質問

I am trying to include this line in a python script.

!#/bin/bash/env python

import os

os.system("paste <(awk '!/^($|[:space:]*#)/{print $0}' file1) <(awk '!/^($|[:space:]*#)/{print $0} file2) > out_file")

The command is perfectly fine when run from bash directly. However, inside the script, I get:

sh: -c: line0: syntax error near unexpected token `('

The problem persists when using simply:

os.system("paste <(cat file1) > output_file")

Any ideas?

役に立ちましたか?

解決

The command is perfectly fine when run from bash directly. However, inside the script, I get:

sh: -c: line0: syntax error near unexpected token `('

That's because inside the script, you're running the command with sh rather than bash. Both this command, and the simpler one, use bash-specific features. Try running an sh shell and typing the same lines, and you'll get the same error.

The os.system call doesn't document what shell it uses, because it's:

implemented by calling the Standard C function system()

On most Unix-like systems, this calls sh.
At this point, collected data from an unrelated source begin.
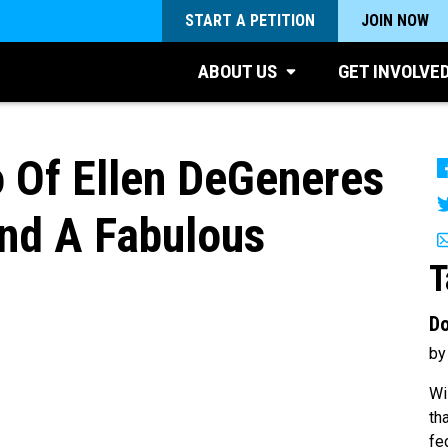
START A PETITION
JOIN NOW
ABOUT US
GET INVOLVE
o Of Ellen DeGeneres
nd A Fabulous
T
Do
by
Wi
th
fe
You probably shouldn't rely on that… but you definitely shouldn't rely on it calling bash!

If you want to run bash commands, use the subprocess module, and run bash explicitly:

subprocess.call(['bash', '-c', 'paste <(cat file1) > output_file'])

You could, I suppose, try to get the quoting right to run bash as a subshell within the shell system uses… but why bother?

This is one of the many reasons that the documentation repeatedly tells you that you should consider using subprocess instead of os.system.

他のヒント

Kill two birds with one awk script:

awk -v DELIM=' ' '!/^($|[[:space:]]*#)/{a[FNR]=a[FNR]DELIM$0}END{for(i=1;i<=FNR;i++)print substr(a[i],2)}' file1 file2

This eliminates the need for process substitution and is therefor sh compliant.